- Exercise details -
Check each line of the records below for the word "info" and copy those where it appears.

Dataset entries
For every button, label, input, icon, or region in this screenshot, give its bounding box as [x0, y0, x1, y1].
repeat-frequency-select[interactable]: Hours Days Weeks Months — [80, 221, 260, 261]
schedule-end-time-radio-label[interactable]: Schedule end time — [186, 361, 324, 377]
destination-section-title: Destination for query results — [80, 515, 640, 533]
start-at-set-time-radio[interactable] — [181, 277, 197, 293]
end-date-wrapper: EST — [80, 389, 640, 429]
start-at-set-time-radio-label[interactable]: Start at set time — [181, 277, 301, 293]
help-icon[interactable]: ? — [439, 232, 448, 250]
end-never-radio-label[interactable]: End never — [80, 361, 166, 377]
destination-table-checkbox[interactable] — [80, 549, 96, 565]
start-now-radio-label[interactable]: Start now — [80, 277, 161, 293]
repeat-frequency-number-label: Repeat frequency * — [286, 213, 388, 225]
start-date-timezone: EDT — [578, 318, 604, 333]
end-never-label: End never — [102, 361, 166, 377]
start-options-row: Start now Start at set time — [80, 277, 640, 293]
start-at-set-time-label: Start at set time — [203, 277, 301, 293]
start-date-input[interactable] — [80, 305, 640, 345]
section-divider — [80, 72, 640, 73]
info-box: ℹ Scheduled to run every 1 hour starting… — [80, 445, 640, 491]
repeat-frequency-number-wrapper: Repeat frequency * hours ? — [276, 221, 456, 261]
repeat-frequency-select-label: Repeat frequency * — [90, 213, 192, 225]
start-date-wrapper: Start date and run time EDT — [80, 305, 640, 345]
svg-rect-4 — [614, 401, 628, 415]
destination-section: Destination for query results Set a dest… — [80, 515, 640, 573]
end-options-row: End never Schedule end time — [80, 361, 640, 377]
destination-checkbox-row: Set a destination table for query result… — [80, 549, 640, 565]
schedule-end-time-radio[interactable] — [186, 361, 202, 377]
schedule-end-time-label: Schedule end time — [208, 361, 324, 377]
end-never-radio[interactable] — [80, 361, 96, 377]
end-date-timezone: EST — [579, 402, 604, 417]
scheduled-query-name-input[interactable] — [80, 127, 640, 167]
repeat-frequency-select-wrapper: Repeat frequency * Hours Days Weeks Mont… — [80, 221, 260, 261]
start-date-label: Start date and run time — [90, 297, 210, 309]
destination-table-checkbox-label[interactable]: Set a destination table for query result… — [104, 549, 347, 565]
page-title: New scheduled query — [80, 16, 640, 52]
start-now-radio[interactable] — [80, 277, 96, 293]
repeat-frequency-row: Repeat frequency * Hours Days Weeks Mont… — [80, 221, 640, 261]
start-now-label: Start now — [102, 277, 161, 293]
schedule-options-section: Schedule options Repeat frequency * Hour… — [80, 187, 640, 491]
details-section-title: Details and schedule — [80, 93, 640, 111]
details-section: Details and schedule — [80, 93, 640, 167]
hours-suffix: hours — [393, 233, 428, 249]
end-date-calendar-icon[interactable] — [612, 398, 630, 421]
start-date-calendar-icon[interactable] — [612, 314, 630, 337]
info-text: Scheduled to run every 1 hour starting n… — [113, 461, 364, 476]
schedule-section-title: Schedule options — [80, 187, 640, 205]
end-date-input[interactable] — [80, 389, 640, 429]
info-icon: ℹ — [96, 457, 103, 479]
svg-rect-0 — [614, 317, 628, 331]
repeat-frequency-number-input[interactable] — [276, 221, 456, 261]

- Output for this task -
info-box: ℹ Scheduled to run every 1 hour starting… — [80, 445, 640, 491]
info-text: Scheduled to run every 1 hour starting n… — [113, 461, 364, 476]
info-icon: ℹ — [96, 457, 103, 479]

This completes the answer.